En la reciente carta encíclica LAUDATO SI´ el Papa Francisco aborda magistralmente el tema sobre el cuidado de la naturaleza: “Contaminación y cambio climático, La cuestión del agua, La pérdida de biodiversidad, Deterioro de la calidad de vida y degradación social”, etc. etc. pero sin olvidar aclarar que la ecología humana entra dentro de la naturaleza “e implica también algo muy hondo: la necesaria relación de la vida del ser humano con la ley moral escrita en su propia naturaleza, necesaria para poder crear un ambiente más digno”. Cita a Benedicto XVI cuando dice que: “existe una “ecología del hombre” porque “también el hombre posee una naturaleza que él debe respetar y que no puede manipular a su antojo”. En esta línea -prosigue el Papa Francisco- ”cabe reconocer que nuestro propio cuerpo nos sitúa en una relación directa con el ambiente y con los demás seres vivientes. La aceptación del propio cuerpo como don de Dios es necesaria para acoger y aceptar el mundo entero como regalo del Padre y casa común, mientras una lógica de dominio sobre el cuerpo se transforma en una lógica a veces sutil del dominio sobre la creación. Aprender a recibir el propio cuerpo, a cuidarlo y a respetar sus significados, es esencial para una verdadera ecología humana”. “Por lo tanto, no es sana una actitud que pretenda “cancelar la diferencia sexual porque ya no sabe confrontarse con la misma”.
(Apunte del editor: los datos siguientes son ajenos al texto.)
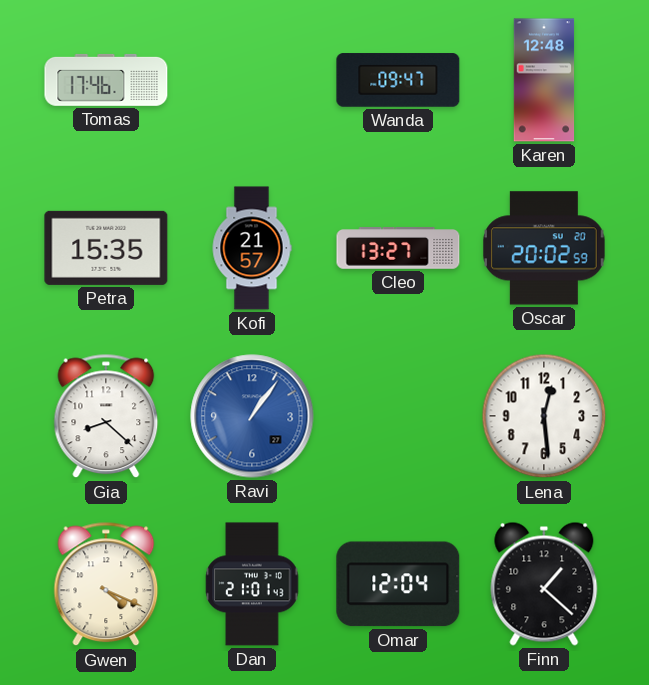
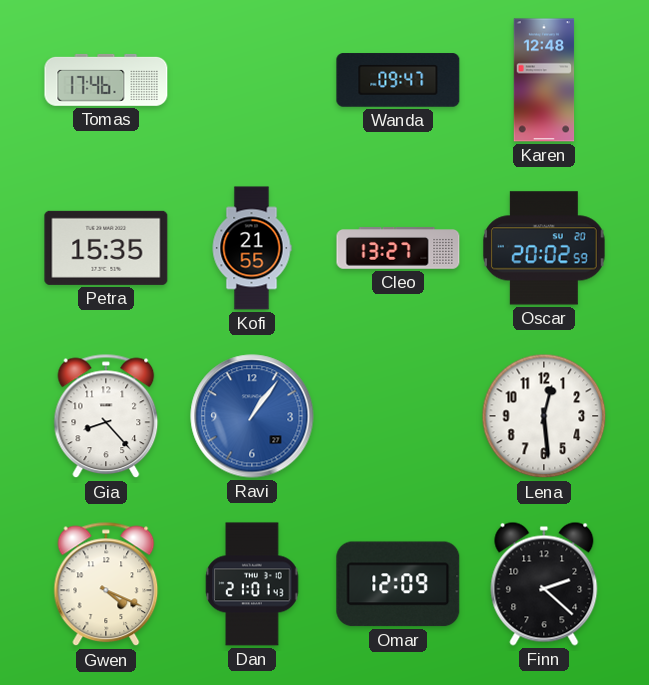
Kofi: 21:57 -> 21:55
Gia: 8:22 -> 8:23
Omar: 12:04 -> 12:09
Finn: 1:22 -> 2:22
Está claro que me estoy refiriendo a la cuestión sobre el deseo de cambiar de sexo en adultos jóvenes y niños: La transexualidad, presente en esta Carta-Encíclica.

El Pontificio Consejo para la Pastoral de los Agentes Sanitarios explica: “No se puede violar la integridad física de una persona para el tratamiento de un mal de origen psíquico o espiritual. En estas circunstancias no se presentan órganos enfermos o funcionando mal; así que su manipulación médico-quirúrgica es una alteración arbitraria de la integridad física de la persona. No es lícito sacrificar al todo, mutilándolo o extirpándole una parte que no se relaciona patológicamente con el todo…

Son muy claras unas palabras de Benedicto XVI recordando que, según la filosofía de género, “el sexo ya no es un dato originario de la naturaleza, que el hombre debe aceptar y llenar personalmente de sentido (…) El hombre niega tener una naturaleza preconstituida por su corporeidad, que caracteriza al ser humano. Niega la propia naturaleza y decide que ésta no se le ha dado como hecho prestablecido, sino que es él mismo quien se la debe crear”. Según el relato bíblico de la creación, el haber sido creada por Dios como varón y mujer pertenece a la esencia de la criatura humana. Esta dualidad es esencial para el ser humano, tal como Dios la ha dado. Precisamente esta dualidad como dato originario es lo que se impugna. Ya no es válido lo que leemos en el relato de la creación: “Hombre y mujer los creó” (Gn 1,27) No, lo que vale ahora es que no ha sido Él quien los creó varón y mujer, sino que hasta ahora ha sido la sociedad la que lo ha determinado, y ahora somos nosotros mismos quienes hemos de decidir sobre esto. Hombre y mujer como realidad de la creación, como naturaleza de la persona humana, ya no existen. El hombre niega su propia naturaleza…”.

Quiero apostar por una cultura que sepa defender y colaborar con el cuidado de la naturaleza pero sin olvidar que “el objetivo no es recoger información o saciar nuestra curiosidad, sino tomar dolorosa conciencia, atrevernos a convertir en sufrimiento personal lo que le pasa al mundo, y así reconocer cuál es la contribución que cada uno puede aportar” (Laudato Sí, n.19).